A door closed somewhere in the darkness ahead, making her jump. She’d grown so used to the quiet and her own company that the idea of someone else moving around down here was almost frightening. Then she remembered where she was. Busy with her thoughts, she’d walked all the way to the heart of the district, where Caul, Anchorage’s engineer, lived alone in an old shed between two tier supports. He was the only inhabitant of Anchorage’s lower levels, since nobody else would choose to live down here amid the rust and shadows when there were pretty mansions standing empty in the sunlight up above. But Caul was an eccentric. He didn’t like sunlight, having been brought up in the undersea thieves’ hole of Grimsby, and he didn’t like company either. He’d been friendly once with old Mr. Scabious, the city’s former engineer, but since the old man had died, he had kept himself to himself down here in the depths.

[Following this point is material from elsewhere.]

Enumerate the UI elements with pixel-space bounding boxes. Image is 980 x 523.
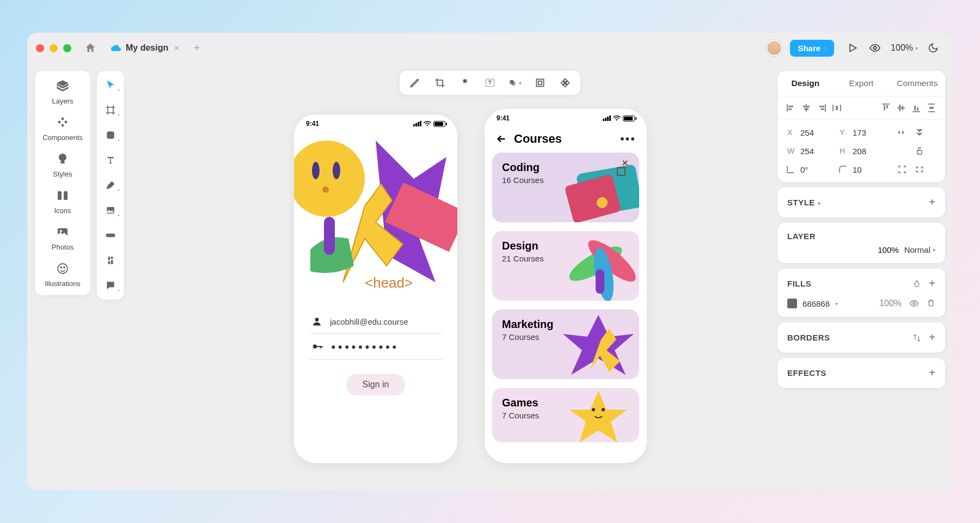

So why would he be wandering about in the engine district at this hour? Intrigued, Wren crept up a ladder onto one of the overhead walkways, from where she had a good view across the old engine pits to Caul’s shack. Caul was standing outside the door. He had an electric lantern, and he had raised it up so that he could study a scrap of paper that he held in his other hand. After a moment, he pocketed the paper and set off toward the city’s edge.
Wren scrambled back down the ladder and started following the light. She felt quite excited. When she was younger, working her way steadily through the small stock of children’s books in the margravine’s library, her favorite stories had been the ones about plucky schoolgirl detectives who were forever foiling smugglers and unmasking Anti Tractionist spy rings. She had always regretted that there were no criminals to detect in Vineland. But hadn’t Caul been a burglar once? Maybe he was reverting to his old ways!